• **Saved entries**
--- START ---
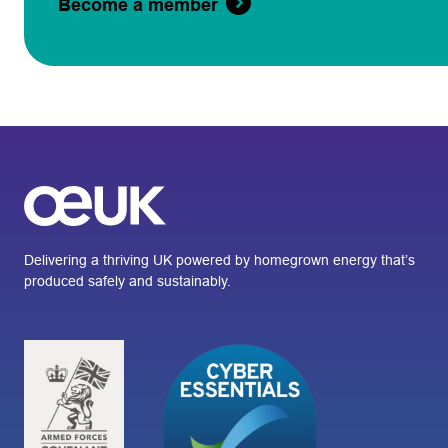
Become a member
Delivering a thriving UK powered by homegrown energy that’s
produced safely and sustainably.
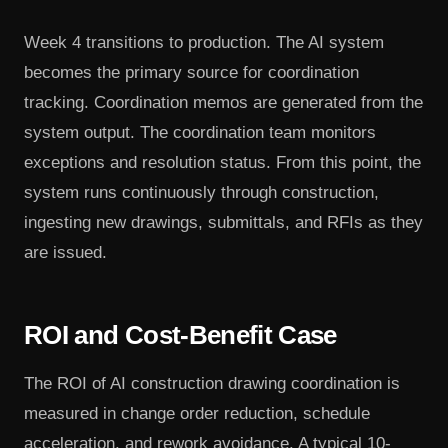
Week 4 transitions to production. The AI system
becomes the primary source for coordination
tracking. Coordination memos are generated from the
system output. The coordination team monitors
exceptions and resolution status. From this point, the
system runs continuously through construction,
ingesting new drawings, submittals, and RFIs as they
are issued.
ROI and Cost-Benefit Case
The ROI of AI construction drawing coordination is
measured in change order reduction, schedule
acceleration, and rework avoidance. A typical 10-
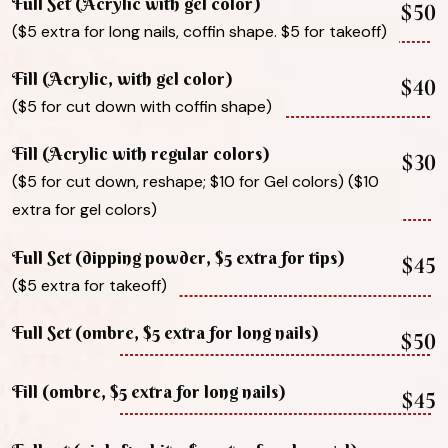
Full Set (Acrylic with gel color)
$50
($5 extra for long nails, coffin shape. $5 for takeoff)
Fill (Acrylic, with gel color)
$40
($5 for cut down with coffin shape)
Fill (Acrylic with regular colors)
$30
($5 for cut down, reshape; $10 for Gel colors) ($10
extra for gel colors)
Full Set (dipping powder, $5 extra for tips)
$45
($5 extra for takeoff)
Full Set (ombre, $5 extra for long nails)
$50
Fill (ombre, $5 extra for long nails)
$45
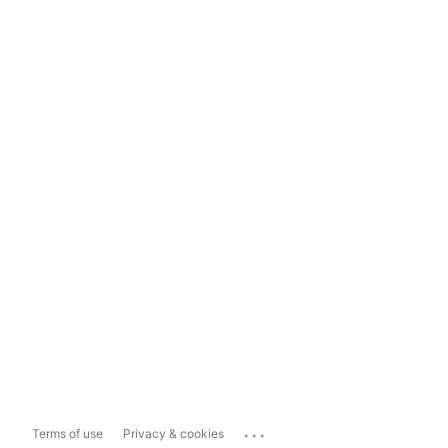
...
Terms of use
Privacy & cookies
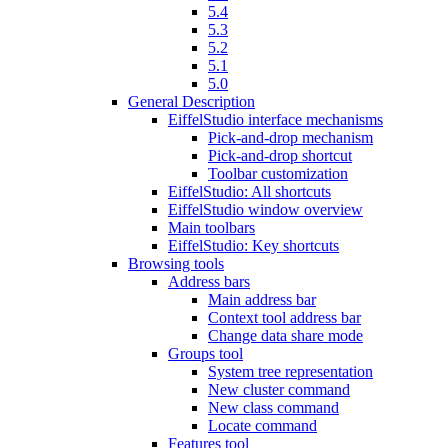
5.4
5.3
5.2
5.1
5.0
General Description
EiffelStudio interface mechanisms
Pick-and-drop mechanism
Pick-and-drop shortcut
Toolbar customization
EiffelStudio: All shortcuts
EiffelStudio window overview
Main toolbars
EiffelStudio: Key shortcuts
Browsing tools
Address bars
Main address bar
Context tool address bar
Change data share mode
Groups tool
System tree representation
New cluster command
New class command
Locate command
Features tool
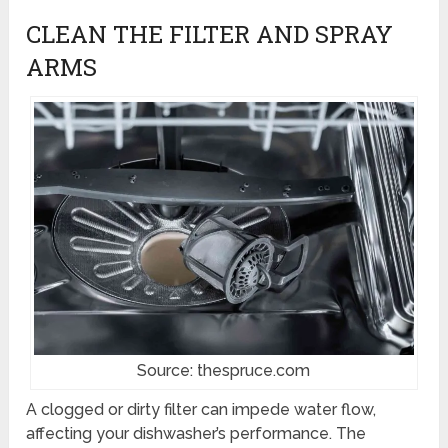
CLEAN THE FILTER AND SPRAY
ARMS
Source: thespruce.com
A clogged or dirty filter can impede water flow,
affecting your dishwasher’s performance. The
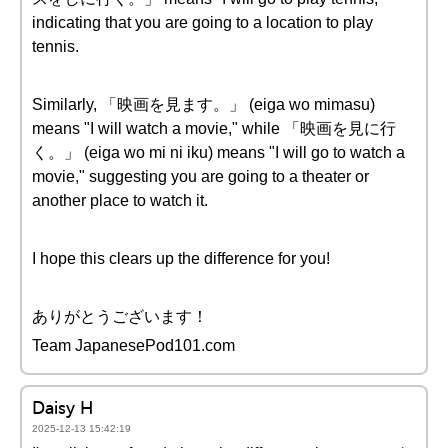
indicating that you are going to a location to play
tennis.
Similarly, 「映画を見ます。」 (eiga wo mimasu)
means "I will watch a movie," while 「映画を見に行
く。」 (eiga wo mi ni iku) means "I will go to watch a
movie," suggesting you are going to a theater or
another place to watch it.
I hope this clears up the difference for you!
ありがとうございます！
Team JapanesePod101.com
Daisy H
2025-12-13 15:42:19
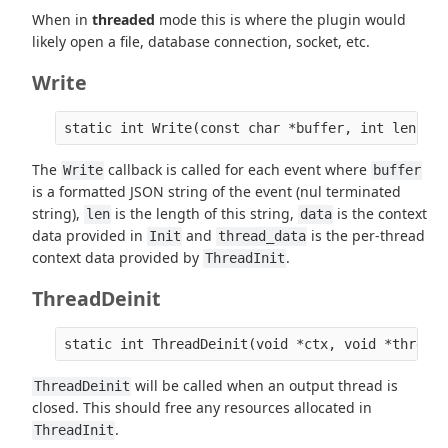
When in
threaded
mode this is where the plugin would
likely open a file, database connection, socket, etc.
Write
The
callback is called for each event where
Write
buffer
is a formatted JSON string of the event (nul terminated
string),
is the length of this string,
is the context
len
data
data provided in
and
is the per-thread
Init
thread_data
context data provided by
.
ThreadInit
ThreadDeinit
will be called when an output thread is
ThreadDeinit
closed. This should free any resources allocated in
.
ThreadInit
--- END ---
• **WORK INSTRUCTIONS**
Please give back, exactly as it stands above, the stretch from the line with "($5 extra for long" through the line with "($5 extra for takeoff)", and no line outside it.

• **ANSWER**
($5 extra for long nails, coffin shape. $5 for takeoff)
Fill (Acrylic, with gel color)
$40
($5 for cut down with coffin shape)
Fill (Acrylic with regular colors)
$30
($5 for cut down, reshape; $10 for Gel colors) ($10
extra for gel colors)
Full Set (dipping powder, $5 extra for tips)
$45
($5 extra for takeoff)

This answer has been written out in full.